Many current activities or campaigns will currently manually develop these worklists on-wiki, which can be challenging to manage for new users, or require using tools not designed for tracking completion of limited tasks (for example, the Programs and Events Dashboard which tracks work by whole article or by editor: https://outreachdashboard.wmflabs.org/).
To that end, we would like to develop a new tool to facilitate collaboration on worklists of articles that could be used for campaigns, in person editing events or other similar activities. As a minimal product, users of this tool should be able to:
- Define new worklists of articles (examples: “Articles with no references”, “Articles about Colombia”, …)
- Worklists can be imported from PetScan queries (http://petscan.wmflabs.org/)
- Share worklists with other users using a link
- Manually list the articles inside a worklist, claim one to work on and mark it completed when done
- View which articles are claimed by which other users and whether they're being worked on or already done, in real time
If time or energy allows, we may investigate additional features such as:
- Creating metrics or progress reports for the results of the workflist
- Drawing lists of articles from other sources, such as CSV files, PagePiles (https://tools.wmflabs.org/pagepile/howto.html), or .txt lists
- Creating an API or export function designed for exporting information about the list for use in other tools, such as a bot that creates reports on wiki or a metrics tool.
Some knowledge of Javascript is required for the client side. The language choice for the server side is flexible, but Python is strongly encouraged as it has good support on Toolforge (https://tools.wmflabs.org/), where we will be hosting this new tool.

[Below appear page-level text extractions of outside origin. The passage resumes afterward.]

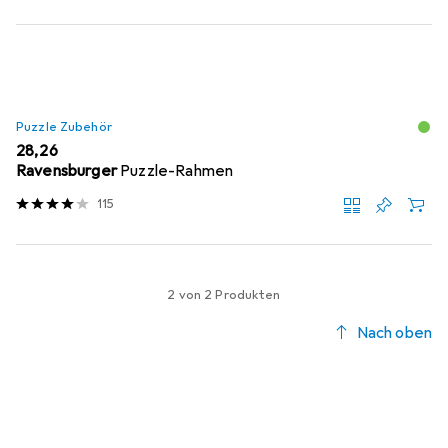
Puzzle Zubehör
EUR
28,26
Ravensburger
Puzzle-Rahmen
115
2 von 2 Produkten
Nach oben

Database (MySQL) and Mediawiki API knowledge (https://www.mediawiki.org/wiki/API:Main_page) are desired, but not necessarily a prerequisite.
Mentors:
- @Surlycyborg (IRC: ggp on Freenode, GitHub: eggpi): primary mentor. UTC+00:00 timezone.
- @Harej: backup/co-mentor
- @Sadads: Wikipedia Library/#1Lib1Ref point of contact
Get started
Here's a few things you can do to start preparing:
- Set up your Toolforge account and get SSH access (https://tools.wmflabs.org/)
- Learn the basics of git: https://www.atlassian.com/git/tutorials/what-is-version-control and https://try.github.io are good tutorials.
- Familiarize yourself with PetScan by running a few simple queries. For example, choose a city and try using PetScan to find Wikipedia articles that are related to that city and have fewer than 10 links in them, or that have no edits in the last 3 months.
- After you've crafted a PetScan query in your browser, try writing some code in any language that downloads the results of that query as JSON or CSV and prints the titles of the articles. Create a git repository on GitHub (https://github.com) or BitBucket (https://bitbucket.org) and push your code there. Hint: you can use a URL like https://petscan.wmflabs.org?format=json&psid=3316252 to get the results of a query with id 3316252.
- Start thinking about the tool we'll be building and write down some notes for your proposal. What would the tool look like? What steps would a user take to create a new worklist of articles? And to start collaborating with other users in a worklist? What parts of the above description of the tool are unclear to you?